### Provided data
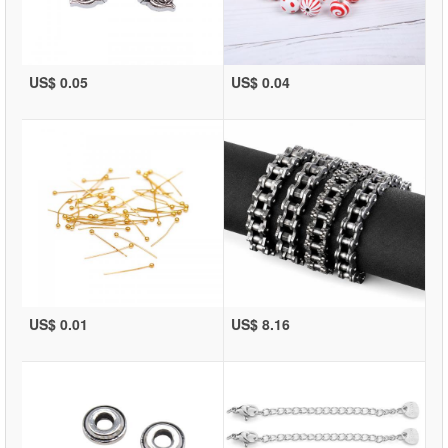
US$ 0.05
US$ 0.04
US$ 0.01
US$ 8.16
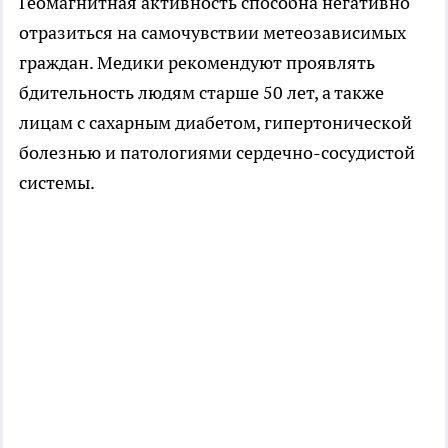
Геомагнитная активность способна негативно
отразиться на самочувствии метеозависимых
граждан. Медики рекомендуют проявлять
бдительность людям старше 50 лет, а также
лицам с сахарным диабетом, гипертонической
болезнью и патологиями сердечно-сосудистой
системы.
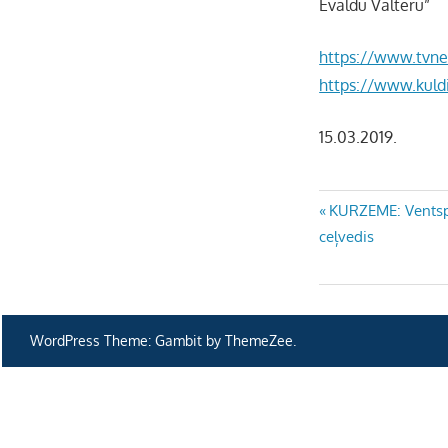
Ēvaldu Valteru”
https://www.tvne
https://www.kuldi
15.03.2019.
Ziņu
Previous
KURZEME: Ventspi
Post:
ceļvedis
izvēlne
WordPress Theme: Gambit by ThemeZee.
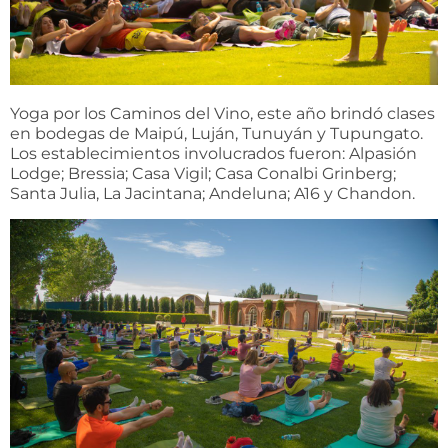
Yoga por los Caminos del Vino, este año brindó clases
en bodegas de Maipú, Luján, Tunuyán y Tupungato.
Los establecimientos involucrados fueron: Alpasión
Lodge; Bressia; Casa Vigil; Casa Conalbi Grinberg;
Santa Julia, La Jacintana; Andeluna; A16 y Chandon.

--

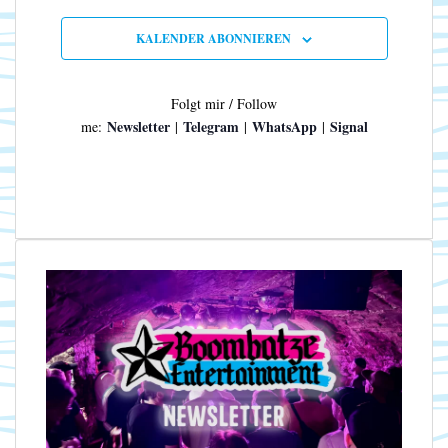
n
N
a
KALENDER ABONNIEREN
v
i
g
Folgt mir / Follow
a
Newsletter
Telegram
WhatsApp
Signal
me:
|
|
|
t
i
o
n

### What you need to do
Return only the lines between the one holding "Los establecimientos involucrados" and the one holding "Santa Julia, La", inclusive, exactly as they appear above.

### Your solution
Los establecimientos involucrados fueron: Alpasión
Lodge; Bressia; Casa Vigil; Casa Conalbi Grinberg;
Santa Julia, La Jacintana; Andeluna; A16 y Chandon.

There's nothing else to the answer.